Para coronar un acto de tal magnitud habían escogido los aficionados de la sociedad nada menos que una representación del tercer acto de la ópera Hernani de Verdi, en el que el rol de Elvira estaba a cargo de Amalia Simoni, mientras que el polifacético Miguel Adolfo Bello encarnaba el de Silva, acompañados por un coro de asociados. Tal esfuerzo había sido concebido para halagar a la insigne dramaturga, capaz de apreciar algo así, dada la estima que en la corte española se tenía por este género, que dominaba por entonces el Teatro Real madrileño. Es de suponer, pues, la conmoción que debió significar la retirada de la homenajeada.

Sin embargo, no eran aquellos principeños fáciles de desanimar. No sólo cantaron el fragmento lírico para su propio placer, sino que dieron cuenta del suntuoso buffet encargado para la fiesta y después bailaron a gusto…hasta las dos de la madrugada. Mientras tanto, no es difícil imaginarse a La Avellaneda, en uno de los corredores de la casona de Soledad, con una taza de tila o de jazmín en la mano, contando a su hermana los sucesos de la noche. Todo había sido tan profuso como en La Habana, pero al menos esta vez no había aparecido aquel espectro…

No se conservan testimonios, salvo la citada crónica, que se refieran a esa peculiar retirada de la escritora de tan elaborado homenaje, si algo pensaron de ello el Marqués y otros miembros de la Filarmónica, se abstuvieron de escribirlo.
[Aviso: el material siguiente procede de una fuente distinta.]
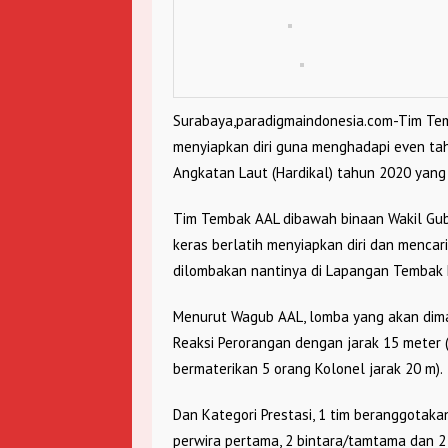
Surabaya,paradigmaindonesia.com-Tim Tem
menyiapkan diri guna menghadapi even ta
Angkatan Laut (Hardikal) tahun 2020 yang 
Tim Tembak AAL dibawah binaan Wakil Gubern
keras berlatih menyiapkan diri dan mencar
dilombakan nantinya di Lapangan Tembak Kr
Menurut Wagub AAL, lomba yang akan dimai
Reaksi Perorangan dengan jarak 15 meter (u
bermaterikan 5 orang Kolonel jarak 20 m).
Dan Kategori Prestasi, 1 tim beranggotakan
perwira pertama, 2 bintara/tamtama dan 2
Al parecer actuaron como si nada hubiera sucedido.

La breve presencia de la escritora en el territorio sirvió de estímulo a las letras locales y ayudó a que fueran mejor estimadas las escritoras que por entonces aquí residían, como Brígida Agüero, Pamela Fernández y Martina Pierra, a las que prodigó palabras de aliento.

El 9 de junio marchóse la escritora de Puerto Príncipe, para jamás volver. No podía quejarse: había sido coronada dos veces en la Isla, aunque ello le hubiera ocasionado uno que otro sobresalto.

[1] Enrique Piñeyro: Sobre Gertrudis Gómez de Avellaneda. En: Prosas. Editorial Letras Cubanas, La Habana, 1980, p.384.

[2] Ibid, p.385.

[3] Gertrudis Gómez de Avellaneda: Diario de amor. Instituto del Libro, La Habana, 1969, p.12.

[4] Ignacio Agramonte esquina a Avellaneda.

[5] Emilio Peyrellade: “Obsequio a la Señora Avellaneda. El Fanal, Número extraordinario, Puerto Príncipe 6 de junio de 1860.

[6] Cisneros esquina a Martí. El edificio original no existe, hoy ocupa su lugar la Biblioteca Provincial.

[7] Entre ellos se encontraba Amalia Simoni Argilagos, futura esposa de Ignacio Agramonte, soprano de hermosa voz, según testimonios de la época, quien interpretó la romanza Caro nom de Rigoletto de Verdi.

[8] El Fanal, martes 5 de junio de 1860, p. 3.